The cap, Ammann wrote, "acts as a U.S.-only impediment
to building these vehicles at scale in the United States." Cruise provided
a copy of the letter to Reuters.
"China’s top down, centrally directed approach imposes
no similar restraints on their home grown AV industry," Ammann wrote.
"We do not seek, require or desire government funding; we seek your help
in leveling the playing field," he said, citing research that AVs are
"estimated to create and sustain 108,000 jobs over the next five
years."
The White House declined to comment on Monday.

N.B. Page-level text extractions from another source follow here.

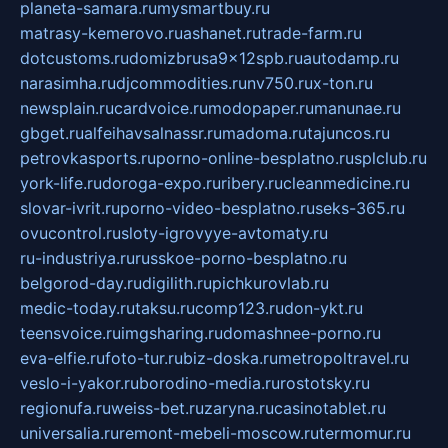
planeta-samara.ru
mysmartbuy.ru
matrasy-kemerovo.ru
ashanet.ru
trade-farm.ru
dotcustoms.ru
domizbrusa9x12spb.ru
autodamp.ru
narasimha.ru
djcommodities.ru
nv750.ru
x-ton.ru
newsplain.ru
cardvoice.ru
modopaper.ru
manunae.ru
gbget.ru
alfeihavsalnassr.ru
madoma.ru
tajuncos.ru
petrovkasports.ru
porno-online-besplatno.ru
splclub.ru
york-life.ru
doroga-expo.ru
ribery.ru
cleanmedicine.ru
slovar-ivrit.ru
porno-video-besplatno.ru
seks-365.ru
ovucontrol.ru
sloty-igrovyye-avtomaty.ru
ru-industriya.ru
russkoe-porno-besplatno.ru
belgorod-day.ru
digilith.ru
pichkurovlab.ru
medic-today.ru
taksu.ru
comp123.ru
don-ykt.ru
teensvoice.ru
imgsharing.ru
domashnee-porno.ru
eva-elfie.ru
foto-tur.ru
biz-doska.ru
metropoltravel.ru
veslo-i-yakor.ru
borodino-media.ru
rostotsky.ru
regionufa.ru
weiss-bet.ru
zaryna.ru
casinotablet.ru
universalia.ru
remont-mebeli-moscow.ru
termomur.ru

Senators John Thune and Gary Peters have been working for
several years on efforts to ease restrictions on AVs. An amendment to a bill
designed to address U.S. competitiveness against China proposed by Thune to
raise the cap stalled last week amid opposition from labor unions and
plaintiffs attorneys, but Thune and Peters are expected to continue to pursue
the issue.
Thune and Peters in April circulated language for potential
legislation to grant the National Highway Traffic Safety Administration the
power to lift the cap and initially exempt 15,000 self-driving vehicles per
manufacturer, rising to 80,000 within three years. The NHTSA would need to
certify self-driving vehicles exempted are at least as safe as human-driven
ones.
Ammann, in his letter to Biden, said that "without your
support and congressional action to revise these self imposed barriers, the
U.S. AV manufacturing industry will lag, AI development will stall, and our
foreign competitors will race ahead."
The auto industry, Alphabet Inc's Waymo and others have been
pushing for years to convince Congress to speed self-driving vehicle
deployment.
Reuters reported May 11 that Waymo and California-based
Cruise have applied for permits needed to start charging for rides and delivery
using autonomous vehicles in San Francisco, citing state documents.
In October, Cruise said it planned to seek NHTSA approval to
deploy a limited number of Cruise Origin vehicles without steering wheels or
pedals. The Origin, which was developed with GM and Cruise investor Honda
Motor, has two long seats facing each other that can comfortably fit four
passengers. Production is expected to begin in early 2023.